In their world, it’s all about making each other rich, and that’s the right thing to do. That’s why they’re in government. What was behind Bush’s pathetic attempt to privatize Social Security but a massive planned handout of play money to Wall Street? And hey, as long as Halliburton and Bechtel and Blackwater are making money out of the Iraq War, why the hell call it off? So a few thousand poor grunts die in the process, so what?
Dick Cheney’s recent conversational to-and-fro with a reporter bears repeating.
Reporter: “Two-thirds of the American people think the war in Iraq wasn’t worth fighting.”
Cheney (big smile): “So?”
Reporter (shocked): “So? You don’t care what the American people think?”
Cheney: “No.
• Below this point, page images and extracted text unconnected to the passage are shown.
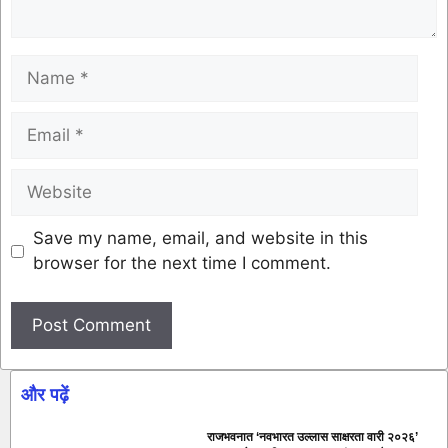
Save my name, email, and website in this
browser for the next time I comment.
और पढ़ें
राजभवनात ‘नवभारत उल्लास साक्षरता वारी २०२६’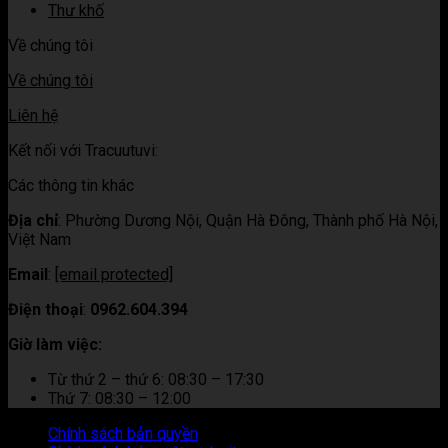
Thư khố
Về chúng tôi
Về chúng tôi
Liên hệ
Kết nối với Tracuutuvi:
Các thông tin khác
Địa chỉ
:
Phường Dương Nội, Quận Hà Đông, Thành phố Hà Nội,
Việt Nam
Email
:
[email protected]
Điện thoại
:
0962.604.394
Giờ làm việc:
Từ thứ 2 – thứ 6: 08:30 – 17:30
Thứ 7: 08:30 – 12:00
Chính sách bản quyền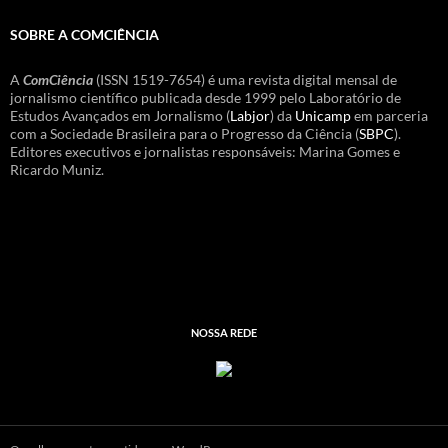
SOBRE A COMCIÊNCIA
A
ComCiência
(ISSN 1519-7654) é uma revista digital mensal de
jornalismo científico publicada desde 1999 pelo Laboratório de
Estudos Avançados em Jornalismo (
Labjor
) da
Unicamp
em parceria
com a Sociedade Brasileira para o Progresso da Ciência (
SBPC
).
Editores executivos e jornalistas responsáveis: Marina Gomes e
Ricardo Muniz.
NOSSA REDE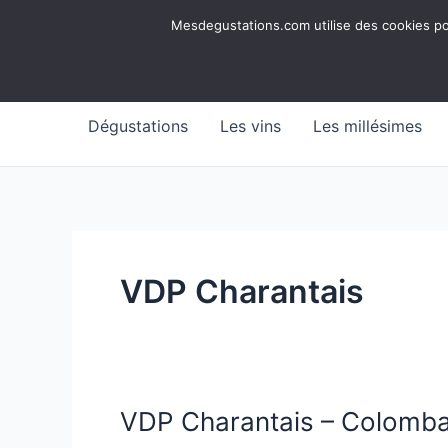
Aller
Mesdegustations
Mesdegustations.com utilise des cookies pour
au
Dégustations, accords & autour du vin
contenu
Dégustations
Les vins
Les millésimes
VDP Charantais
VDP Charantais – Colomba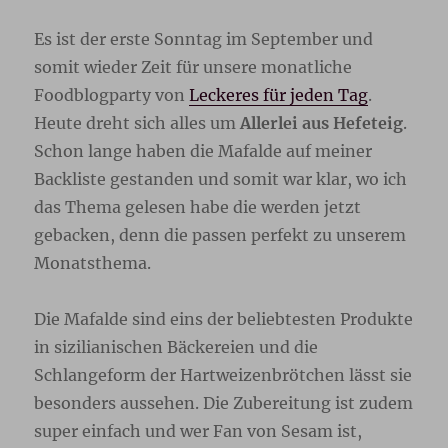
Es ist der erste Sonntag im September und
somit wieder Zeit für unsere monatliche
Foodblogparty von
Leckeres für jeden Tag
.
Heute dreht sich alles um
Allerlei aus Hefeteig
.
Schon lange haben die Mafalde auf meiner
Backliste gestanden und somit war klar, wo ich
das Thema gelesen habe die werden jetzt
gebacken, denn die passen perfekt zu unserem
Monatsthema.
Die Mafalde sind eins der beliebtesten Produkte
in sizilianischen Bäckereien und die
Schlangeform der Hartweizenbrötchen lässt sie
besonders aussehen. Die Zubereitung ist zudem
super einfach und wer Fan von Sesam ist,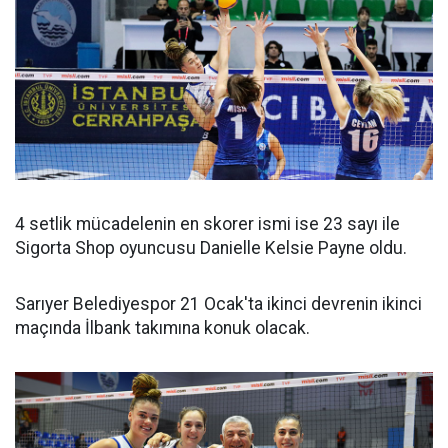
4 setlik mücadelenin en skorer ismi ise 23 sayı ile
Sigorta Shop oyuncusu Danielle Kelsie Payne oldu.
Sarıyer Belediyespor 21 Ocak'ta ikinci devrenin ikinci
maçında İlbank takımına konuk olacak.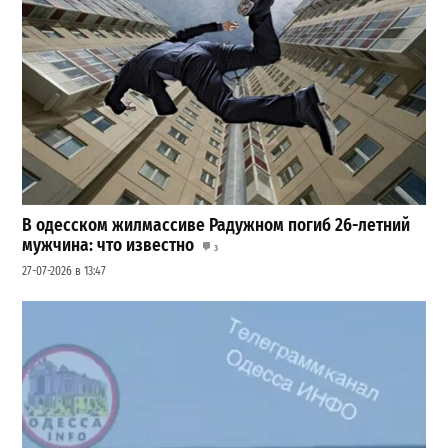
В одесском жилмассиве Радужном погиб 26-летний
мужчина: что известно
3
27-07-2026 в 13:47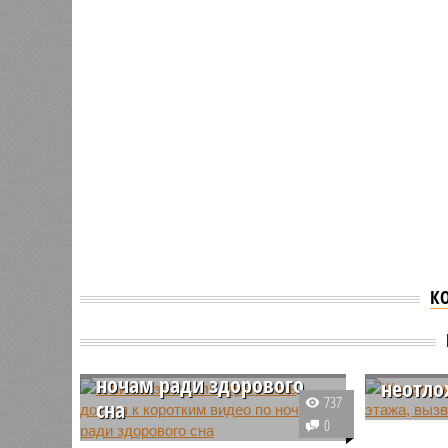
К
В Китае захотели
Житель
ограничить доступ к
выпавш
коротким видео по
вызвал
ночам ради здорового
неотло
737
сна
Инцидент
0
Китайский эксперт выступил с
Якутии (С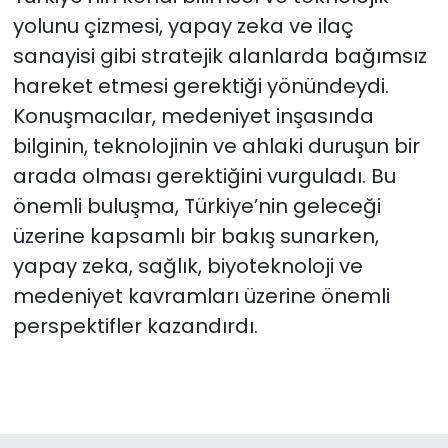
yolunu çizmesi, yapay zeka ve ilaç
sanayisi gibi stratejik alanlarda bağımsız
hareket etmesi gerektiği yönündeydi.
Konuşmacılar, medeniyet inşasında
bilginin, teknolojinin ve ahlaki duruşun bir
arada olması gerektiğini vurguladı. Bu
önemli buluşma, Türkiye’nin geleceği
üzerine kapsamlı bir bakış sunarken,
yapay zeka, sağlık, biyoteknoloji ve
medeniyet kavramları üzerine önemli
perspektifler kazandırdı.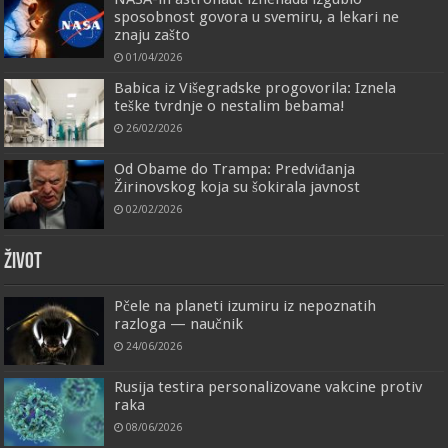
sposobnost govora u svemiru, a lekari ne
znaju zašto
01/04/2026
Babica iz Višegradske progovorila: Iznela
teške tvrdnje o nestalim bebama!
26/02/2026
Od Obame do Trampa: Predviđanja
Žirinovskog koja su šokirala javnost
02/02/2026
ŽIVOT
Pčele na planeti izumiru iz nepoznatih
razloga — naučnik
24/06/2026
Rusija testira personalizovane vakcine protiv
raka
08/06/2026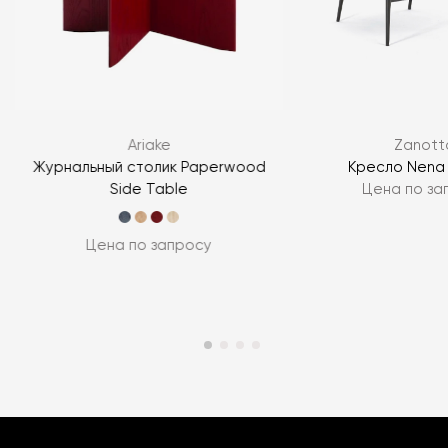
Ariake
Zanott
Журнальный столик Paperwood
Кресло Nena
Side Table
Цена по за
Цена по запросу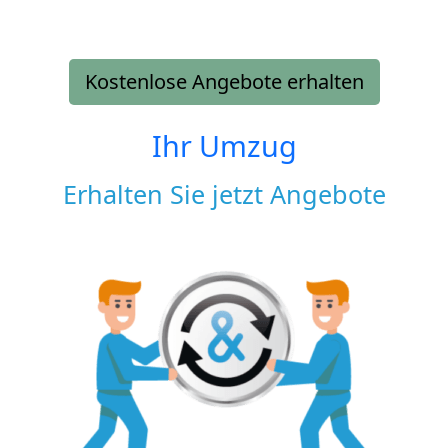
Kostenlose Angebote erhalten
Ihr Umzug
Erhalten Sie jetzt Angebote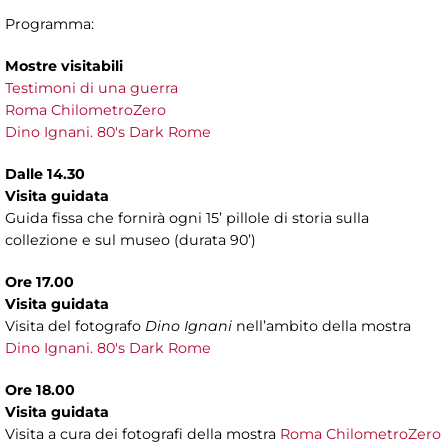
Programma:
Mostre visitabili
Testimoni di una guerra
Roma ChilometroZero
Dino Ignani. 80's Dark Rome
Dalle 14.30
Visita guidata
Guida fissa che fornirà ogni 15’ pillole di storia sulla
collezione e sul museo (durata 90’)
Ore 17.00
Visita guidata
Visita del fotografo
Dino Ignani
nell’ambito della mostra
Dino Ignani. 80's Dark Rome
Ore 18.00
Visita guidata
Visita a cura dei fotografi della mostra
Roma ChilometroZero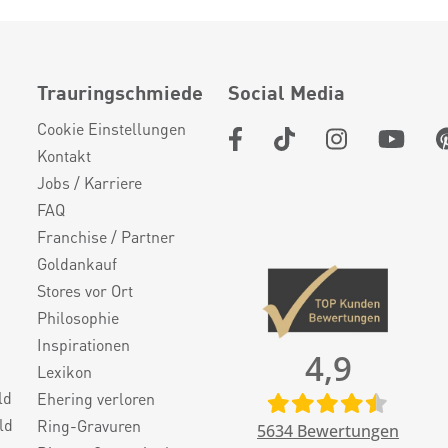
Trauringschmiede
Social Media
Cookie Einstellungen
Kontakt
Jobs / Karriere
FAQ
Franchise / Partner
Goldankauf
Stores vor Ort
Philosophie
Inspirationen
4,9
Lexikon
ld
Ehering verloren
ld
Ring-Gravuren
5634
Bewertungen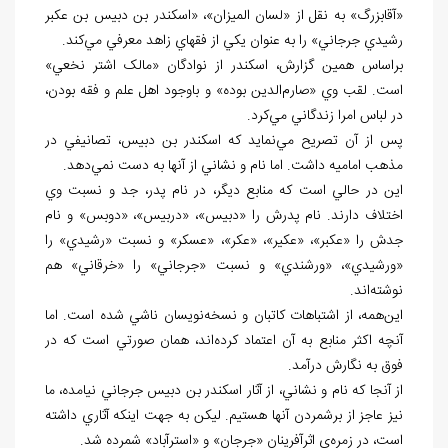
«آقابزرگ» به نقل از «لسان الميزان»، «اسکندر بن دبيس بن عکبر
رشيدي جرجاني» را به عنوان يکي از فقهاي زاهد معرفي مي‌کند.
براساس همين گزارش، اسکندر از نوادگان «مالک اشتر نخعي»
است. لقب وي «صارم‌الدين بوده» و باوجود اهل علم و فقه بودن،
در لباس امرا زندگاني مي‌کرد.
پس از آن تصريح مي‌نمايد که اسکندر بن دبيس، تصانيفي در
مذهب اماميه داشت. اما نام و نشاني از آنها به دست نمي‌دهد.
اين در حالي است که منابع ديگر، در نام پدر، جد و نسبت وي
اختلاف دارند. نام پدرش را «دبيس»، «دربيس»، «دوبس» و نام
جدش را «عکبر»، «عکير»، «عکر»، «عسکر» و نسبت «رشيدي» را
«ورشيدي»، «ورشندي» و نسبت «جرجاني» را «خرقاني» هم
نوشته‌اند.
اين‌همه، از اشتباهات کاتبان و نسخه‌نويسان ناشي شده است. اما
آنچه اکثر منابع به آن اعتماد کرده‌اند، همان صورتي است که در
فوق به نگارش درآمد.
از آنجا که نام و نشاني، از آثار اسکندر بن دبيس جرجاني نيامده، ما
نيز عاجز از برشمردن آنها هستيم. ليکن به جهت اينکه آثاري داشته
است، در زمره‌ي اثرآفرينان «جرجان» و «استرآباد» شمرده شد.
I think you can’t be blown off course by the fluctuations in the public opinion polls.”
There you have it. That’s the responsible-to-nobody arrogance of the American CEO in a nutshell.
Bill Clinton had all the character of a dry cow dung patty, but Bush-Cheney went one further: they’re bad characters. One can characterize the Bush presidency as a timeline of little lies, medium lies and whoppers, starting with lying us into a war that even Bush doesn’t remember why he started. Also, we now know that Cheney, Rumsfeld, and fellow-travelers Condi Rice and Colin Powell actually sat around in meetings after 9/11 deciding what methods of torture should be used on any terrorists they caught. Nobody, it appears, for a moment said: “Hey, guys, what the hell are we doing? This is wrong. We’re Americans, not the Spanish Inquisition. We shouldn’t let the terrorists make us as bad as they are.” No. In fact, Cheney told the media we have to “work the dark side.” In other words, we have to do knowingly wrong.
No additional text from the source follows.